Old thread but I'm taking my journeyman exam on Monday. Been taking practice tests each night. The exam is 3 hours, 60 questions. The practice tests are 50 questions in 1 hour. I've been scoring 85% on average. The index has been my go to.

Sent from my LG-H900 using Tapatalk


----------



## MikeFL

04gixx6 said:


> Old thread but I'm taking my journeyman exam on Monday. Been taking practice tests each night. The exam is 3 hours, 60 questions. The practice tests are 50 questions in 1 hour. I've been scoring 85% on average. The index has been my go to.
> 
> Sent from my LG-H900 using Tapatalk


Best of success on that test! :thumbsup:

Let us know how it goes.


----------



## PlugsAndLights

04gixx6 said:


> Old thread but I'm taking my journeyman exam on Monday.

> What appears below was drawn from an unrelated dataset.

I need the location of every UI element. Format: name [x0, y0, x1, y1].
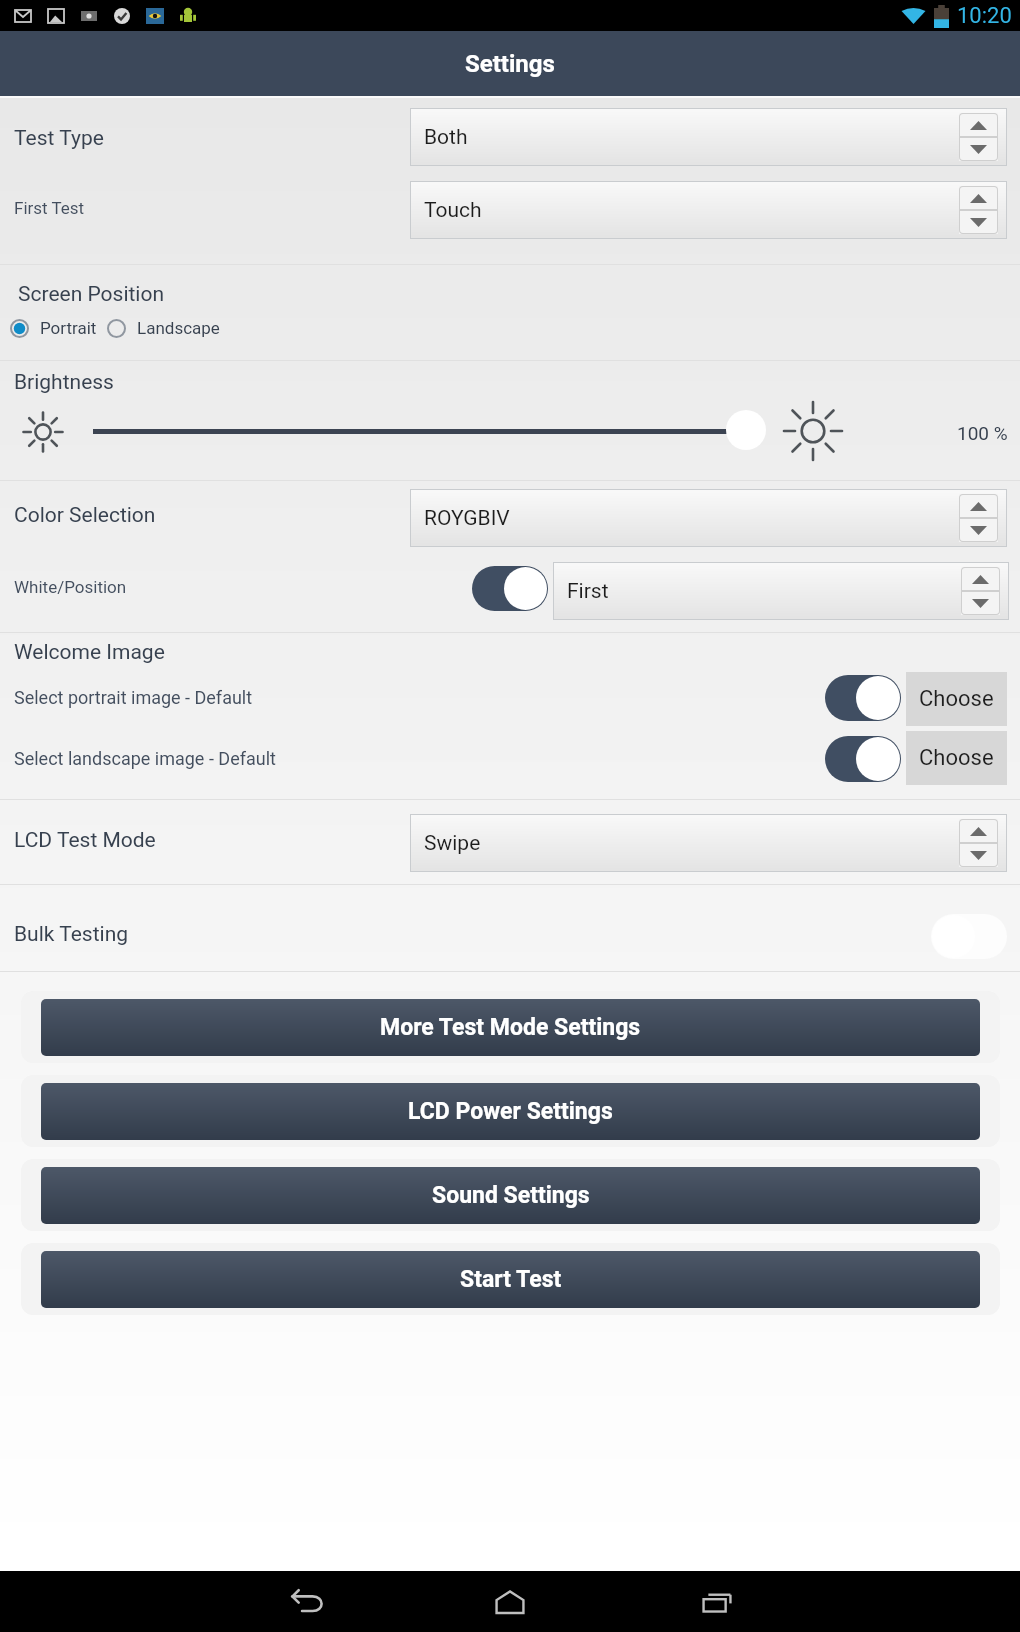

Been taking practice tests each night. The exam is 3 hours, 60 questions. The practice tests are 50 questions in 1 hour. I've been scoring 85% on average. The index has been my go to.
> 
> Sent from my LG-H900 using Tapatalk


What your doing is the way to pass. With your 85% scores you'll be 
golden. Here's another idea; some evenings don't actually do the
exam, just read the Q and think to yourself how you would answer it
or where you would look for the answer, then look at the answer 
you recorded previously. This way you can go through many more 
questions and get a wider review of the material in the same 
amount of time. This is especially useful when exam time is getting 
close. 
Good Luck,
P&L


----------



## 04gixx6

Oops


----------



## 04gixx6

04gixx6 said:


> I passed! Had 45 min to spare but felt good with my answers. I'll get my actual score in 7 days from PSI.
> 
> 
> 
> 
> 
> 
> 
> 
> 
> Sent from my LG-H900 using Tapatalk




Sent from my LG-H900 using Tapatalk


----------



## wcord

04gixx6 said:


> Sent from my LG-H900 using Tapatalk


Congratulations.

Now the real learning starts. The apprentices will be expecting you to know the answers


----------



## 04gixx6

wcord said:


> Congratulations.
> 
> Now the real learning starts. The apprentices will be expecting you to know the answers


Thanks. I'm looking forward to it.

Sent from my LG-H900 using Tapatalk


----------



## MikeFL

That's awesome. congrats!


----------



## JoeAPinkley

You should do hard to prepare your exam.


----------